Mas o pior já havia acontecido. Sinceramente, aos 14 anos, embora acompanhasse muito sobre automobilismo, desconhecia o austríaco Roland Ratzemberger, embora tivesse muita simpatia pelo carrinho roxo MTV (canal que tinha muita vontade de assistir, mas muita dificuldade em sintonizar). Aquela imagem no telejornal da batida na curva Villeneuve, e a forma como a cabeça do piloto ficou, sem sustentação alguma, além dos paramédicos tentando reanimar o austríaco, foi chocante. Jamais imaginaria ver isso.

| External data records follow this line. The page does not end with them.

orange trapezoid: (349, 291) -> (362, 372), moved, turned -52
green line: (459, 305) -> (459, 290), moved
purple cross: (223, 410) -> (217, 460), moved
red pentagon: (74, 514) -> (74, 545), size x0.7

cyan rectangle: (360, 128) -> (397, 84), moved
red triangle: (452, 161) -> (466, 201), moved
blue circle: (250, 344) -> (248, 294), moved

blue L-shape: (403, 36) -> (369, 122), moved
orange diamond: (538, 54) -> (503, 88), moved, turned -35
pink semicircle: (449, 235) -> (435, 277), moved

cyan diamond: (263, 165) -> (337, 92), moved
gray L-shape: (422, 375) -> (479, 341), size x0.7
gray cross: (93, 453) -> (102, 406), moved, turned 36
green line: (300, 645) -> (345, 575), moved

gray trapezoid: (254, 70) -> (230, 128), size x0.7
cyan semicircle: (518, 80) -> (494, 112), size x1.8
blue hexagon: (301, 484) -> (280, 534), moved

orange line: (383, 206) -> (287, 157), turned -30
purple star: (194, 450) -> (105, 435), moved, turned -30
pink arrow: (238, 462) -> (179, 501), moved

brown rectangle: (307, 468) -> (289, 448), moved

Morte? Isso era coisa dos tempos antigos, década de 60, 70 no máximo. Certamente ninguém jamais pensou que tal fato viesse a ocorrer. Acreditei que nesses casos as corridas fossem canceladas, ou adiadas, em respeito à vítima fatal. Mas também me surpreendi, percebi desde criança que para muitos, o dinheiro, os interesses comerciais, prevalecem sobre a vida humana, os sentimentos, a vida, a morte…

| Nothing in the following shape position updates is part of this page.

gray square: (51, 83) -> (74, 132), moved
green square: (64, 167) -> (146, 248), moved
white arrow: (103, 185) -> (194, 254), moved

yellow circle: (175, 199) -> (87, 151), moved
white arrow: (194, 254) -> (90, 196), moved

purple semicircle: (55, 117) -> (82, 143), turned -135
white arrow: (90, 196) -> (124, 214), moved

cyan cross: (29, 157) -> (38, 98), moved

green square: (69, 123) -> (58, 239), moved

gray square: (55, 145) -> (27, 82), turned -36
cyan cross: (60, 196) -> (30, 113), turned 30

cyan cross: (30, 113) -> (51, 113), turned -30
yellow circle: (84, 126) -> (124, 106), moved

Senna, já com a pole position garantida, foi o único a visitar o local do acidente e presenciar o que de fato aconteceu com Roland. Pelo que eu li dos jornais e revistas da época, foi duramente criticado pelas “altas autoridades” da Fórmula 1, leia-se Max Mosley e Bernie Ecclestone. Acredito que tenha sido um momento dramático na vida de todos que estavam ali. Muitos estreando, alguns experientes, mas por mais que corressem risco de morte, devido à profissão, ninguém, absolutamente ninguém acreditava, e aceitava que a morte estava ali, bem perto.
Foi com esse clima de total tensão, tristeza, que a muito tempo não ocorria na categoria, que se iniciou o dia da corrida, 1º de maio. Um grave acidente na sexta, uma morte ao sábado. O bom senso diria que, na minha opinião, em uma situação com essa, ou cancela, adia, mas que não se realizasse tal disputa.

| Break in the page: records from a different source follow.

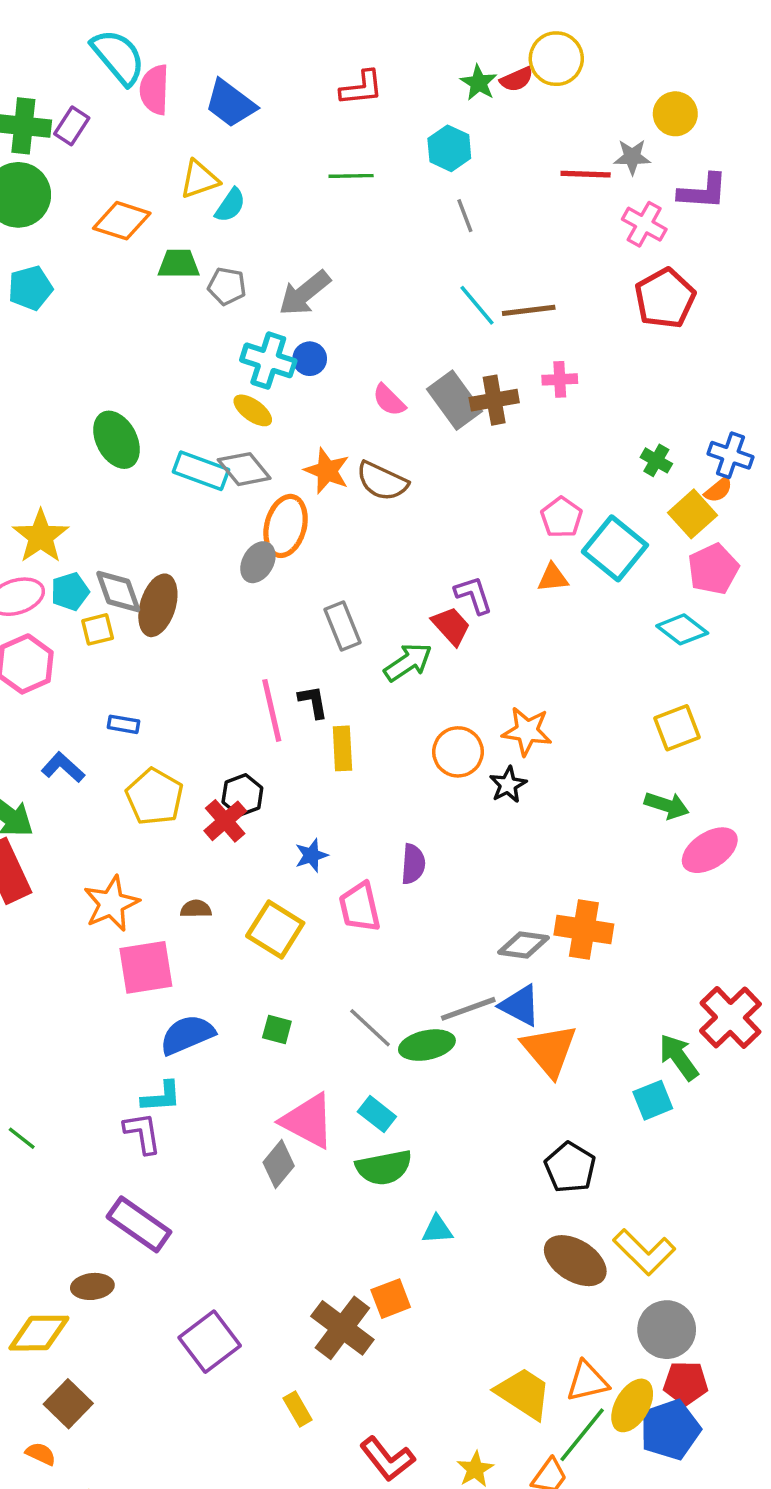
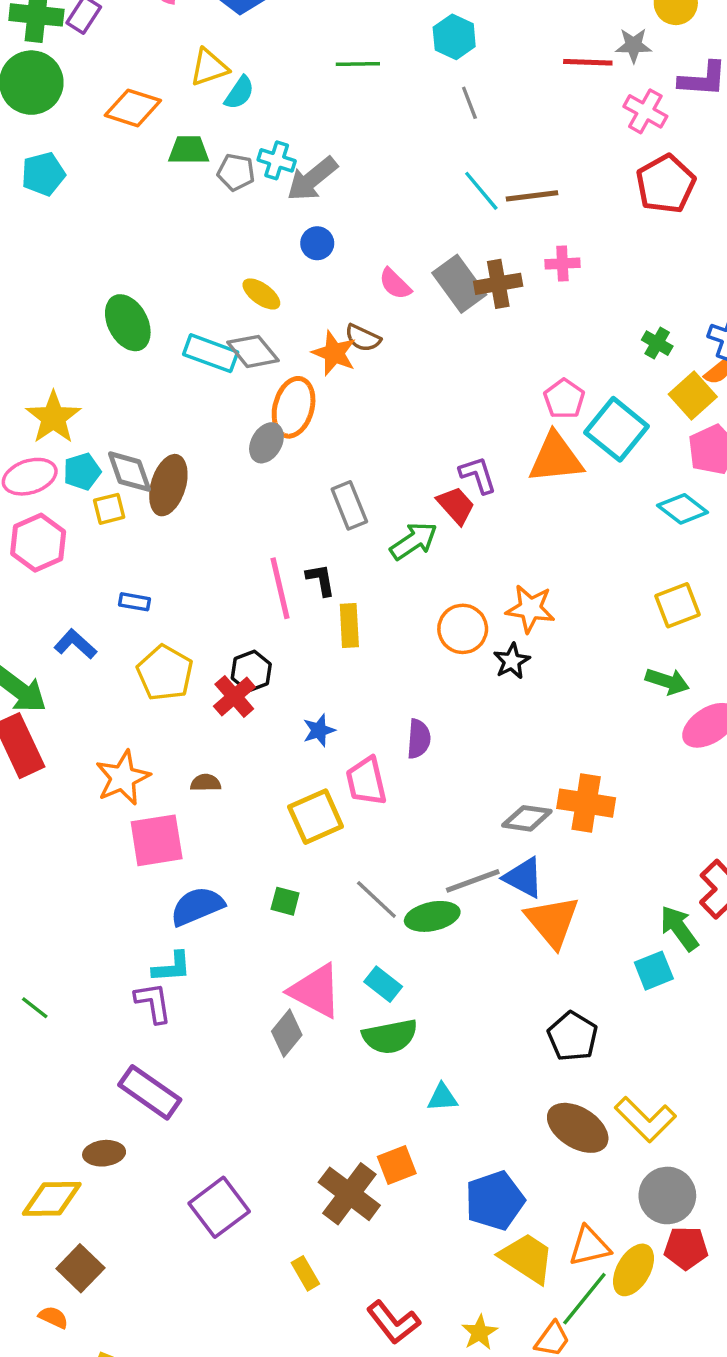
cyan cross: (268, 360) -> (277, 160), moved, size x0.7
brown semicircle: (382, 481) -> (363, 338), moved, size x0.7
orange triangle: (553, 578) -> (556, 458), size x1.8
yellow square: (275, 930) -> (316, 817), moved, turned 34
blue pentagon: (670, 1430) -> (495, 1201), moved

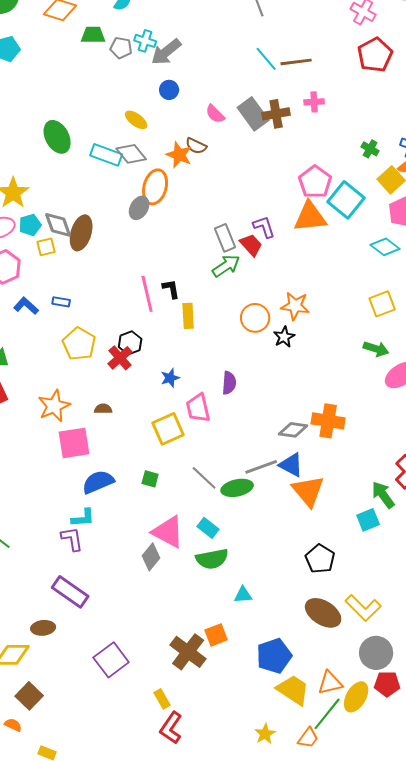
pink pentagon: (564, 399) -> (315, 182), size x1.4
gray rectangle: (349, 505) -> (225, 238), moved
blue L-shape: (75, 644) -> (26, 306), moved
red L-shape: (393, 1322) -> (171, 728), moved, turned 72

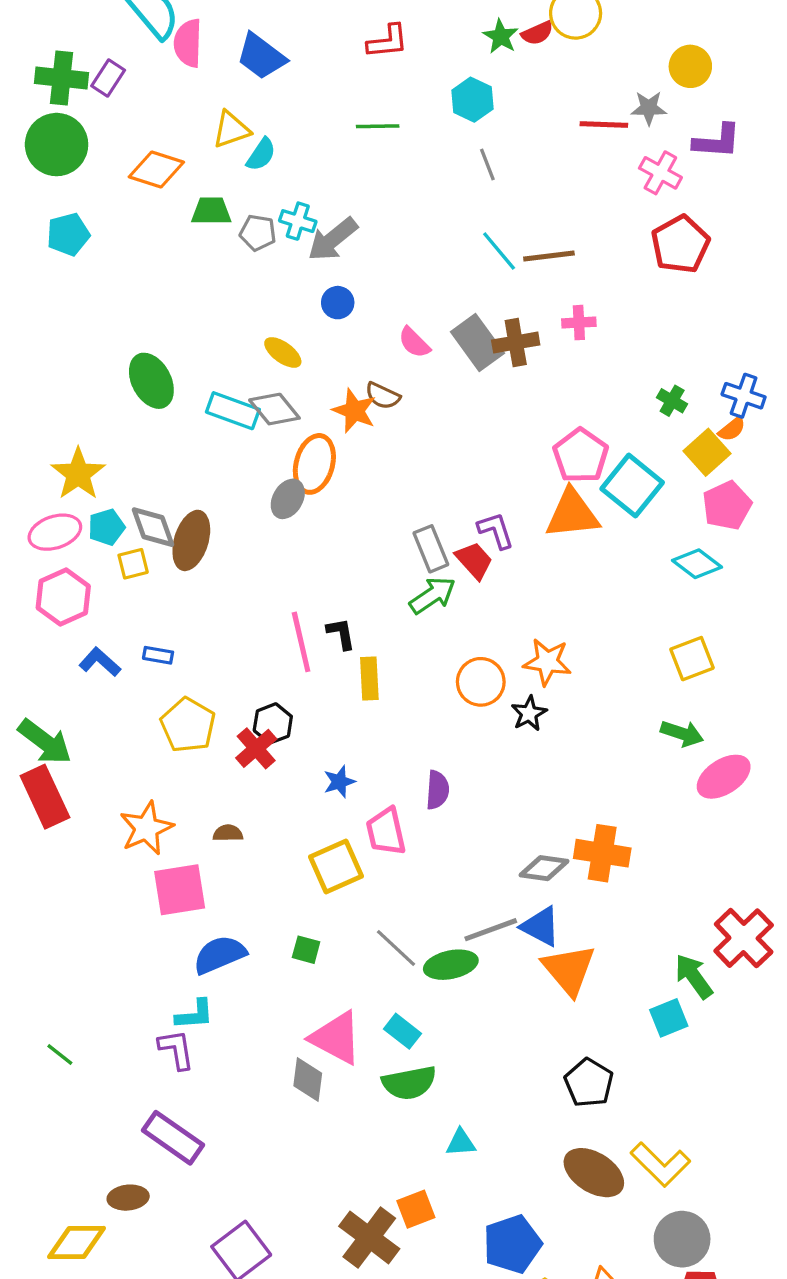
gray diamond: (151, 557) -> (308, 1079), turned -32

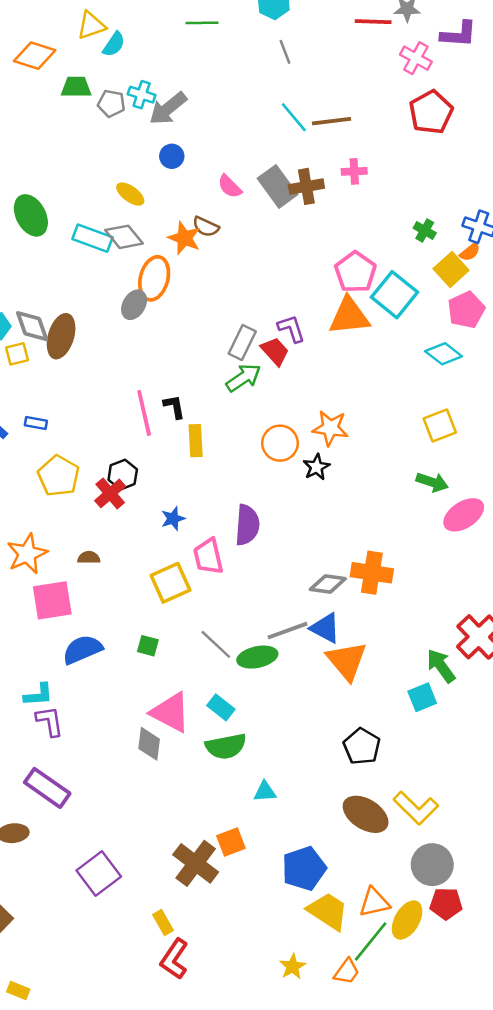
gray rectangle: (431, 549) -> (242, 342), turned 48
purple semicircle: (437, 790) -> (247, 525), size x1.4
cyan L-shape: (195, 1015) -> (38, 695), moved

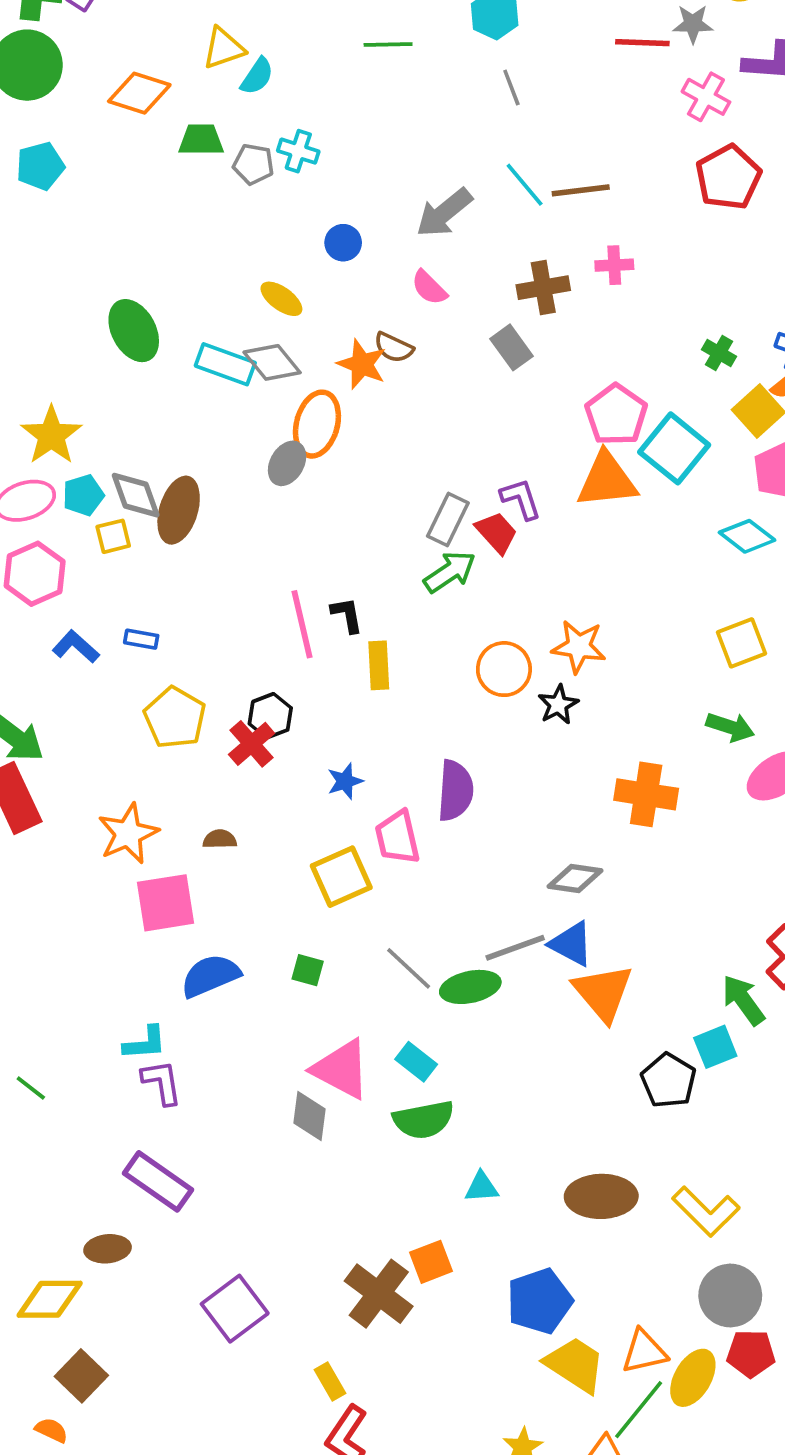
gray arrow: (168, 108) -> (444, 213), moved
gray rectangle: (277, 186) -> (511, 347), moved, size x0.7
orange cross: (372, 573) -> (646, 794), moved
black pentagon: (362, 746) -> (669, 1080), moved
brown ellipse: (366, 814) -> (601, 1196), moved, turned -33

No domingo, fui cumprir meu último dia da minha empreitada como entregador de jornais. Fui com o coração na mão. Com medo de que acontecesse algo de grave com algum piloto, queria que o domingo não fosse negro, como nos dias anteriores. Entreguei os jornais perto do bairro onde moro e aproveitei que vi uma tv ligada em uma casa, fui dar uma espiada, vi vários carros lentos. Não imaginei nada de grave, só queria que tudo e todos estivessem bem, e que o Senna vencesse aquela “carrera”. Fiz o meu trabalho, encerrei por volta das 11horas, ganhei meu dinheirinho e lá fui eu para casa saber se o Ayrton tinha começado a sua reação. Perguntei à minha mãe, assim que cheguei, quem tinha ganho: “Schumacher”, disse ela. Schumacher?? 30 a 0?? ”E o Senna, mãe?” ”O Senna tá no hospital, não sei o que vai ser!” Como assim, pensei, como assim??
Tomei meu banho rápido e fui pra sala ver mais notícias. O plantão dava as notícias a todo o tempo, e quando a Globo mostrou as imagens do acidente, aparentemente acreditei que tudo fosse apenas um susto, pois já tinha visto muitos acidentes, em termos de imagem, piores, como vários da Fórmula Indy. Depois vi as imagens de sangue e notei que tudo era muito sério. As vozes que eu ouvia eram cada vez mais graves, com uma sonoridade muito triste. Roberto Cabrini entrava no plantão e a todo momento frisava que o estado de saúde do Ayrton era muito grave. Lá no fundo eu pensei: "O Ayrton morrer? Como vai ser?"
Por volta de 13:30, não me lembro bem, Cabrini deu o plantão final, e decretou o trágico desfecho. Depois daquele final de semana, não perdi mais nenhuma corrida, até hoje. Não presenciei ao final de semana mais negro da história do automobilismo moderno. Hoje continuo apaixonado pelas corridas, acompanho tudo, seja Nascar, Truck, Indy, Formula 1, kart, tudo. Mas aquelas lembranças jamais serão esquecidas.